:: What you need to do ::
Return all lines of the records that contain the word "value".

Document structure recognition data

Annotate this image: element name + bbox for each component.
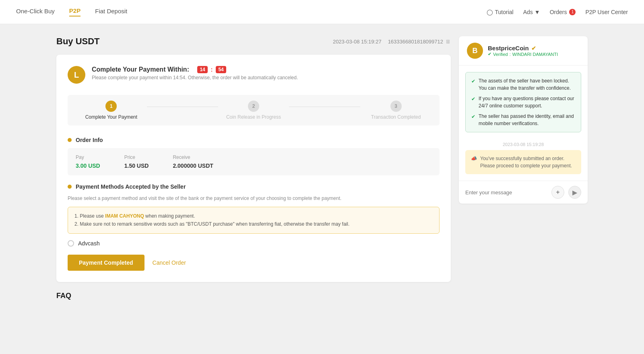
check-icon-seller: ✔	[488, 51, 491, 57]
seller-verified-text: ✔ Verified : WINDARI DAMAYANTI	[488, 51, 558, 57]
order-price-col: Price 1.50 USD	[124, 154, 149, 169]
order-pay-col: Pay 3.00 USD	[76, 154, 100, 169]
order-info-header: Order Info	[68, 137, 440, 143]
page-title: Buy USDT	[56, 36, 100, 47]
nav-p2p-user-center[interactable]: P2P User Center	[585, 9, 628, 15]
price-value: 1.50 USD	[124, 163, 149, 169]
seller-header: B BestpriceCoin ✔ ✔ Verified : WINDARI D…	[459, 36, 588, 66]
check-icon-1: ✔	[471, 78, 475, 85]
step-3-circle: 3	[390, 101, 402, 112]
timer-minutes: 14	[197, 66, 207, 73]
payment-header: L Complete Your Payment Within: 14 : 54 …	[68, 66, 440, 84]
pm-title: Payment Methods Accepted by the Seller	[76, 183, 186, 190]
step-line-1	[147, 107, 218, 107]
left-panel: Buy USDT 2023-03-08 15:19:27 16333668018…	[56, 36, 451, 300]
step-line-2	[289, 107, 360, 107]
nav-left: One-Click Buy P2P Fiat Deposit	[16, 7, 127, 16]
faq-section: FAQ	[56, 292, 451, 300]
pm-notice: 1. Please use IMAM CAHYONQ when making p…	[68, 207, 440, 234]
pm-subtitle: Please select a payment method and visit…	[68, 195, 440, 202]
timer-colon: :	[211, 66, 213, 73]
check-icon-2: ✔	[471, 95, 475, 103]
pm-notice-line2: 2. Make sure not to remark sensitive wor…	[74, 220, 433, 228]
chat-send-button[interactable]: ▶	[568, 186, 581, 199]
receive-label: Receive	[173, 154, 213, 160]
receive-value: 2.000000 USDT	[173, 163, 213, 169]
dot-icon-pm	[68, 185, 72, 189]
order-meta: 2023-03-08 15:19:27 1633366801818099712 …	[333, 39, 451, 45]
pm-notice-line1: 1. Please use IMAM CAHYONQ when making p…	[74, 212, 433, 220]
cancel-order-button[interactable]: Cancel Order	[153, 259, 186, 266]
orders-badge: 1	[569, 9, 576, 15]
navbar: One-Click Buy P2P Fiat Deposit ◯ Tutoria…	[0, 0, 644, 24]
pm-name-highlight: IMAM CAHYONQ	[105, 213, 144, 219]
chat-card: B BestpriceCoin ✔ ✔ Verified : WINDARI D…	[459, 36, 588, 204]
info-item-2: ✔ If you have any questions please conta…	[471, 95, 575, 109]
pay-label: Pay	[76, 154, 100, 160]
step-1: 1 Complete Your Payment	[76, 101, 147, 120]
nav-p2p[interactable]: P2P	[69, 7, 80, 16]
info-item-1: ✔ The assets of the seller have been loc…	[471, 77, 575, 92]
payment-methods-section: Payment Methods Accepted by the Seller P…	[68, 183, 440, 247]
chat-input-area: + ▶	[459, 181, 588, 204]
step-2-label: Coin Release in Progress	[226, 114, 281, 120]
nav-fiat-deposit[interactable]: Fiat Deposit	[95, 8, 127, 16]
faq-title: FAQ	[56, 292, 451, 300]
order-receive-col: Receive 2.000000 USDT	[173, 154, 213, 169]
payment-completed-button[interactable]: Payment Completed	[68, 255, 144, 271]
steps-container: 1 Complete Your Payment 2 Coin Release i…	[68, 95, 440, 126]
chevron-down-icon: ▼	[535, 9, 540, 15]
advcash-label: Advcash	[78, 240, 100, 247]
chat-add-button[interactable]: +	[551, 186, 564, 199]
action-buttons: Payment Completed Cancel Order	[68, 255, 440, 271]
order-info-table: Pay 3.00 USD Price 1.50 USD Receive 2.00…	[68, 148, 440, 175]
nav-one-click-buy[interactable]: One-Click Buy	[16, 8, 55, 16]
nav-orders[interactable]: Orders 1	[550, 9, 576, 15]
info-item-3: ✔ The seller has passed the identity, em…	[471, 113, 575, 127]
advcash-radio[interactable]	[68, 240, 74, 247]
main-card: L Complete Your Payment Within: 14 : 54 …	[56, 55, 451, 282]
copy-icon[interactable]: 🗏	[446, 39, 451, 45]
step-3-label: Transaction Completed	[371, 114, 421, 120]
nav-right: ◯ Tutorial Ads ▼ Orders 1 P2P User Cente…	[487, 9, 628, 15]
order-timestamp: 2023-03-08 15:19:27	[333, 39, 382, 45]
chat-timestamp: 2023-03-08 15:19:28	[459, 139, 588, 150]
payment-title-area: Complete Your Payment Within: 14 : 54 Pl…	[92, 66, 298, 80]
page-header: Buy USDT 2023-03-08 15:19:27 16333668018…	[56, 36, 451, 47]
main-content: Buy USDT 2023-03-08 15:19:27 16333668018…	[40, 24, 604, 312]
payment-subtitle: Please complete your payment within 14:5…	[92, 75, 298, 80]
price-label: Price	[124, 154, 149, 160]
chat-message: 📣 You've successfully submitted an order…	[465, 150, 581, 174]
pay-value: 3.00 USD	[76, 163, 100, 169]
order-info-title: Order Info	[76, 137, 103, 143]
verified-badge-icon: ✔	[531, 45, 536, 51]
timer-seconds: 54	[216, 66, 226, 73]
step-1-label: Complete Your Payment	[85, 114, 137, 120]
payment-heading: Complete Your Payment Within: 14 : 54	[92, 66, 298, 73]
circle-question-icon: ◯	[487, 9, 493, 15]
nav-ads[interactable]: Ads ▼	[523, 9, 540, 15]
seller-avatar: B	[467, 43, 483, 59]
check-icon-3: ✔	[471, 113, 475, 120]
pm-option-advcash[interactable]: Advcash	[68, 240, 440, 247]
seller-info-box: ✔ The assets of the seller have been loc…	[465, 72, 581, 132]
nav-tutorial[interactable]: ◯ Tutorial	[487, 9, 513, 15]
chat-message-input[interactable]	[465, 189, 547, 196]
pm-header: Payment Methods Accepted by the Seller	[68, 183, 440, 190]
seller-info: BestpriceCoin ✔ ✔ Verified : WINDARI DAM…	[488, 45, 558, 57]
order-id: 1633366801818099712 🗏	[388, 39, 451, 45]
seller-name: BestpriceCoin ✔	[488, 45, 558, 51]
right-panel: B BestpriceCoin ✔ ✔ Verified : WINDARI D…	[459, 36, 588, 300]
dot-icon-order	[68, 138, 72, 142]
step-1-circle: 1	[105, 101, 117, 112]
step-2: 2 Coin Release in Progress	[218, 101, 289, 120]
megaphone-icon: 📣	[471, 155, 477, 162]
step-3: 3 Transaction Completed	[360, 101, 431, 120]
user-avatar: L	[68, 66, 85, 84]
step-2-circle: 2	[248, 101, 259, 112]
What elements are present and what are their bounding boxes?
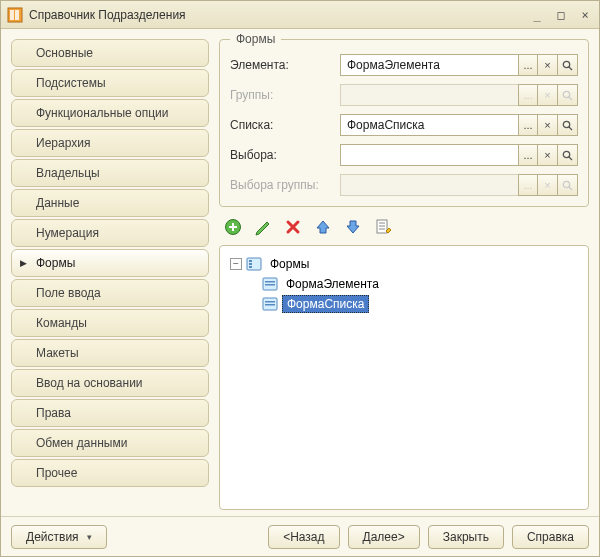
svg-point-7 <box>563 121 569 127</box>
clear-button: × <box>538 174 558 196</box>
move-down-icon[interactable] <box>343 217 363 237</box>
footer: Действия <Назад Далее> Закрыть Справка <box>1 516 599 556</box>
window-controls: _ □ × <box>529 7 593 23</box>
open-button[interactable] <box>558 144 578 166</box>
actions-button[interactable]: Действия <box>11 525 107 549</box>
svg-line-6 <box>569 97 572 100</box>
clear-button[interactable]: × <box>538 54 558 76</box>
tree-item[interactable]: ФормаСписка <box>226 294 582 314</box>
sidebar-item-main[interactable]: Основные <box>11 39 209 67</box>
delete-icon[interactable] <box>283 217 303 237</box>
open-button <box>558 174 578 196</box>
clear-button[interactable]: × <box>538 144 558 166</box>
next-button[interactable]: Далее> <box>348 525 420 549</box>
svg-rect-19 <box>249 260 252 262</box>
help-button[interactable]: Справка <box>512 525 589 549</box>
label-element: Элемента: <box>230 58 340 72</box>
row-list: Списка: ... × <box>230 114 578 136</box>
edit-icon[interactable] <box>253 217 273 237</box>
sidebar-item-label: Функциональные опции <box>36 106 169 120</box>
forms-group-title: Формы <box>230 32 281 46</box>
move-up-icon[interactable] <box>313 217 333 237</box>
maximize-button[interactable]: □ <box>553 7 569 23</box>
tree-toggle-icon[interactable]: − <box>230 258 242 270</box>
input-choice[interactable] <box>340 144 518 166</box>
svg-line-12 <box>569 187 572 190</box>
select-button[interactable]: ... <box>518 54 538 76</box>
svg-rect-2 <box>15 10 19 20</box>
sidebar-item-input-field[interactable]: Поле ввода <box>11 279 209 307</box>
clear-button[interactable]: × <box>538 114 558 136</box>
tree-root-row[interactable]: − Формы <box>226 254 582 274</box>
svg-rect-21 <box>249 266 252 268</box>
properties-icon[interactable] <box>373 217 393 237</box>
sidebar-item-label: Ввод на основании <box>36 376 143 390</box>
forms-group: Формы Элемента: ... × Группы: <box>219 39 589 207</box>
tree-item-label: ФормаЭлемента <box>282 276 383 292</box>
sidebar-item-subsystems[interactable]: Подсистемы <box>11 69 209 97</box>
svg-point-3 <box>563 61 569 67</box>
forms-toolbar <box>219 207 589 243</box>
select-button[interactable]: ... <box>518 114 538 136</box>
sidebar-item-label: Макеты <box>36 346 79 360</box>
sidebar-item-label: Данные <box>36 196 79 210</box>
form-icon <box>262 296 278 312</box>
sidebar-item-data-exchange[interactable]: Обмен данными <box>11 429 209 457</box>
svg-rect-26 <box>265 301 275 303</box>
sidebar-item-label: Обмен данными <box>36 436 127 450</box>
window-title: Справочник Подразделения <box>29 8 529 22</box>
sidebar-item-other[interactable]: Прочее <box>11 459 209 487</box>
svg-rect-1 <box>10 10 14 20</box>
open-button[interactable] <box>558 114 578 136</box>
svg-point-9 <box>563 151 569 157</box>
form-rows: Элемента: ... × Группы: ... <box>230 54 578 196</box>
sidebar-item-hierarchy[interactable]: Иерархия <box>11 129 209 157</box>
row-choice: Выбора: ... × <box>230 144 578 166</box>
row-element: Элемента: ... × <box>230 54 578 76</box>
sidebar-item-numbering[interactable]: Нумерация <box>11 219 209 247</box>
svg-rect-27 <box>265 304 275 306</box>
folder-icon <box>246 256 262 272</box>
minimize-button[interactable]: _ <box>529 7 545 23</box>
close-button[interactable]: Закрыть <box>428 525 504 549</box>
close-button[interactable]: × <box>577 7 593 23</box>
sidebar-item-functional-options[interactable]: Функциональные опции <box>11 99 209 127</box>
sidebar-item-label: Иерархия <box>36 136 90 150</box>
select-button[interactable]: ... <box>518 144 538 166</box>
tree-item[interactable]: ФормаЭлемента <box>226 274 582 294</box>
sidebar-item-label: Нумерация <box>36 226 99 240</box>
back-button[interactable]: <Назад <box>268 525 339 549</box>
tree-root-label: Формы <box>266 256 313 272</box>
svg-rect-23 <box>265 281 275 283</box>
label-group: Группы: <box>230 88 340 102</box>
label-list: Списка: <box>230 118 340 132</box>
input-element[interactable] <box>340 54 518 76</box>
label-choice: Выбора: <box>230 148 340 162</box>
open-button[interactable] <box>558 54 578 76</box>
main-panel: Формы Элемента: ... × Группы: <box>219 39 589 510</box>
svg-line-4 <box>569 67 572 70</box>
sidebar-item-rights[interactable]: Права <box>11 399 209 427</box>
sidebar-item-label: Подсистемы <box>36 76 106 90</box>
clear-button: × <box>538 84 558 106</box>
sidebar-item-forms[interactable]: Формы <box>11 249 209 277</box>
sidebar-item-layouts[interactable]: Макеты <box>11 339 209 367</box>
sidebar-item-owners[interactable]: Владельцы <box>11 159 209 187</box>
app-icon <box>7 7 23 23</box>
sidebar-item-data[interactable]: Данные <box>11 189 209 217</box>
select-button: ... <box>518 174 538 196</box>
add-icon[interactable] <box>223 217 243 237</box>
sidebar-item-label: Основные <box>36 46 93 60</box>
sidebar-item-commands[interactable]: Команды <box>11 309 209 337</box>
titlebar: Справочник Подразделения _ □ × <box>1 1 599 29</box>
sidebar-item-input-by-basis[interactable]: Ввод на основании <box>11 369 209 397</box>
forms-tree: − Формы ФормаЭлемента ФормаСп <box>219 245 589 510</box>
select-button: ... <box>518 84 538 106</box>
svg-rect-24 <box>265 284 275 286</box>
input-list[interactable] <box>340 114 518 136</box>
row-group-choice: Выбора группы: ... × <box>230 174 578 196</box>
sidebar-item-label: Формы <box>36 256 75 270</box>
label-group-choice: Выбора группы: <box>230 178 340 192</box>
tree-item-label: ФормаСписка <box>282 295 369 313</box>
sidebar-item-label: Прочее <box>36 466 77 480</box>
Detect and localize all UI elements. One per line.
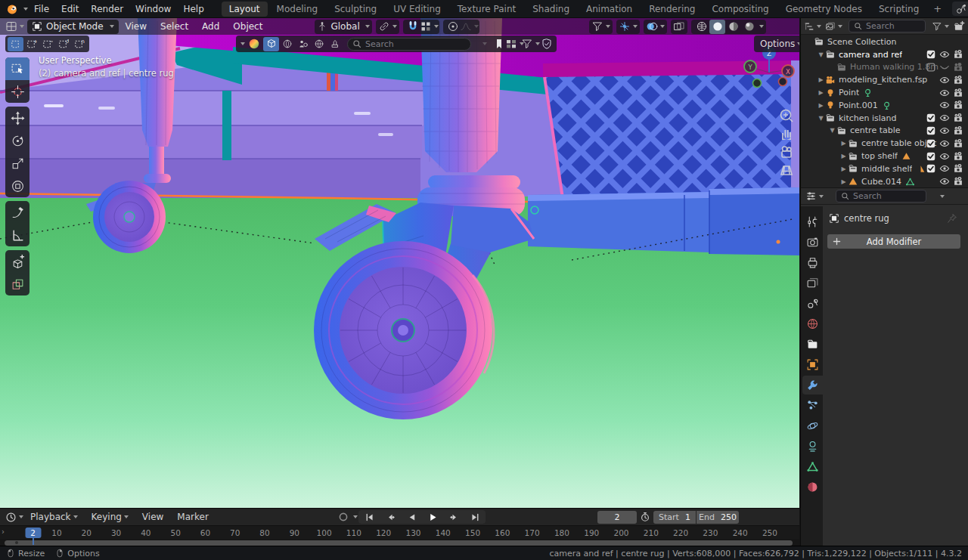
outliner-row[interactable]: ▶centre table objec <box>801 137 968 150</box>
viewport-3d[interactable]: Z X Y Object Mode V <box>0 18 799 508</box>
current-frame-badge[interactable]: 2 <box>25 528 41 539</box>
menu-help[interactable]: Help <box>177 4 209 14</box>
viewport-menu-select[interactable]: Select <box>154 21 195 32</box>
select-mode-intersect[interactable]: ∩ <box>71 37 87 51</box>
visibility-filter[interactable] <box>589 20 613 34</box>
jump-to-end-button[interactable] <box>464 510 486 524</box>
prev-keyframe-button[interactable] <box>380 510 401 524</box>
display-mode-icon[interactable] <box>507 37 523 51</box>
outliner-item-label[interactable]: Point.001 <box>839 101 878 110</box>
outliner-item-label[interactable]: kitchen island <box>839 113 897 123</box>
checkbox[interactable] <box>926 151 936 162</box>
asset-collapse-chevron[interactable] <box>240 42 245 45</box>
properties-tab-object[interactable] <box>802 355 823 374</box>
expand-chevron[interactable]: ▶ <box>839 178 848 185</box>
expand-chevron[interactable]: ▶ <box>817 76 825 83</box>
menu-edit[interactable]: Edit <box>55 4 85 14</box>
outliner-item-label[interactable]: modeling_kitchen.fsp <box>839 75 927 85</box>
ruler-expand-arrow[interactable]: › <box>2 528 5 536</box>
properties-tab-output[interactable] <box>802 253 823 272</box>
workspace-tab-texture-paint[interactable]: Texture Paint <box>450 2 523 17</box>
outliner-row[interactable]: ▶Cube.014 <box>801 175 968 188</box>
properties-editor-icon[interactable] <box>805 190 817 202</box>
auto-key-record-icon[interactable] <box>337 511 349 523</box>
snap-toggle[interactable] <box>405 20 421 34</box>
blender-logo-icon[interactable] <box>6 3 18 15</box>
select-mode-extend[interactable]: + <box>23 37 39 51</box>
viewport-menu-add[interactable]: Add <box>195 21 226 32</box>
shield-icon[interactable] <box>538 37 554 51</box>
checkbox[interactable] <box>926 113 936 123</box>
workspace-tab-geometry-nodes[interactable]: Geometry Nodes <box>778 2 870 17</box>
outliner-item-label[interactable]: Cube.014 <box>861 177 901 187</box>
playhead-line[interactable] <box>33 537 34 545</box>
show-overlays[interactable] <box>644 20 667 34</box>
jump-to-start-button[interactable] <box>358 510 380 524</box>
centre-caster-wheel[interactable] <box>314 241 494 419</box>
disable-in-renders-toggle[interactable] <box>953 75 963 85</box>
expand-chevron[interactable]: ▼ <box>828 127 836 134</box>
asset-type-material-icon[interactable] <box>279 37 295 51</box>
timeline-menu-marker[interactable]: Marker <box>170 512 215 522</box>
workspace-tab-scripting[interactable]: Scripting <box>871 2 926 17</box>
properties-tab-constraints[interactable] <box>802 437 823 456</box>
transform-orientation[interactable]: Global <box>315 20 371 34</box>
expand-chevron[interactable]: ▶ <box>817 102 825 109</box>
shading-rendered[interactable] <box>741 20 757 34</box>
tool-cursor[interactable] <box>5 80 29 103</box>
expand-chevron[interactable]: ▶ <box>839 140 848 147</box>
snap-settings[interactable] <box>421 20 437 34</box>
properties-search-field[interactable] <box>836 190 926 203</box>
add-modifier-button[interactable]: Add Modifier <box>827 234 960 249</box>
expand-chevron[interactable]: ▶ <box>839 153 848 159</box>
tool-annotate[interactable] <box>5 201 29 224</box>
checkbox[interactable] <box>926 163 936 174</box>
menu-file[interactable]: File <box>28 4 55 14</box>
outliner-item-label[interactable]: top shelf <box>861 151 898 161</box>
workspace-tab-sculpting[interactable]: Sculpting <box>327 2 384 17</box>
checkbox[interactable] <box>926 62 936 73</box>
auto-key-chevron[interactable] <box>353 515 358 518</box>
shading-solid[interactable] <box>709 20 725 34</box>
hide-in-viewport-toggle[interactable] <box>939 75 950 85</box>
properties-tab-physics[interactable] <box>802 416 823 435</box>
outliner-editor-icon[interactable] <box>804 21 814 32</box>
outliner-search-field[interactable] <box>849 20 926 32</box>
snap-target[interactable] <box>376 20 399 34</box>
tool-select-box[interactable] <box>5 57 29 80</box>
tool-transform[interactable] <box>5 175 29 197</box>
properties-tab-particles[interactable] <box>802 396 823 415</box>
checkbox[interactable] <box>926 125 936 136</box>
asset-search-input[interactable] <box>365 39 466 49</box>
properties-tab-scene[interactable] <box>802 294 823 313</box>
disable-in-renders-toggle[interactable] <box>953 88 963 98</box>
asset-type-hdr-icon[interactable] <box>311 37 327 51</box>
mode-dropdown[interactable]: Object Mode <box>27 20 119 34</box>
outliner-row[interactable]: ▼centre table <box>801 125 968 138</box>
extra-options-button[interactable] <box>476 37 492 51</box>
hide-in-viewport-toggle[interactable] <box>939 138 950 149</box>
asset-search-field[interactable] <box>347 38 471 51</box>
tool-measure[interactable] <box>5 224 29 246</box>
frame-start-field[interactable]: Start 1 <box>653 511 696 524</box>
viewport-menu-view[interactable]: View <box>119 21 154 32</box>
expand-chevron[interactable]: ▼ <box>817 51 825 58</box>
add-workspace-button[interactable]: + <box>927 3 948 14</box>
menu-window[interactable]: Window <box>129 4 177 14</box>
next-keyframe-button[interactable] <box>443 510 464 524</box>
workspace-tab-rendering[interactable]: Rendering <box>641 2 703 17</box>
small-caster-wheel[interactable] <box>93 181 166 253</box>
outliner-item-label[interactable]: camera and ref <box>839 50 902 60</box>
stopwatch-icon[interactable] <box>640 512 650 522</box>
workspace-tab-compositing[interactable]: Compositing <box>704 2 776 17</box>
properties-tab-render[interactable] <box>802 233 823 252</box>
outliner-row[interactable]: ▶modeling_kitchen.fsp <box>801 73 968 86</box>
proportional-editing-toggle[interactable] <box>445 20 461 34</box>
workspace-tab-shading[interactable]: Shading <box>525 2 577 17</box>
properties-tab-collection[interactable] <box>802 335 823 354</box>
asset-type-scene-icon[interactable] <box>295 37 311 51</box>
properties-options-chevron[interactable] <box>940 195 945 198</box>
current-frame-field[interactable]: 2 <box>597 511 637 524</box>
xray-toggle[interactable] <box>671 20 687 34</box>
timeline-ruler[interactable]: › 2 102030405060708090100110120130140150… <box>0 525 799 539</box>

:: Result of the exercise ::
price-value: 1.50 USD	[124, 163, 149, 169]
receive-value: 2.000000 USDT	[173, 163, 213, 169]
pay-value: 3.00 USD	[76, 163, 100, 169]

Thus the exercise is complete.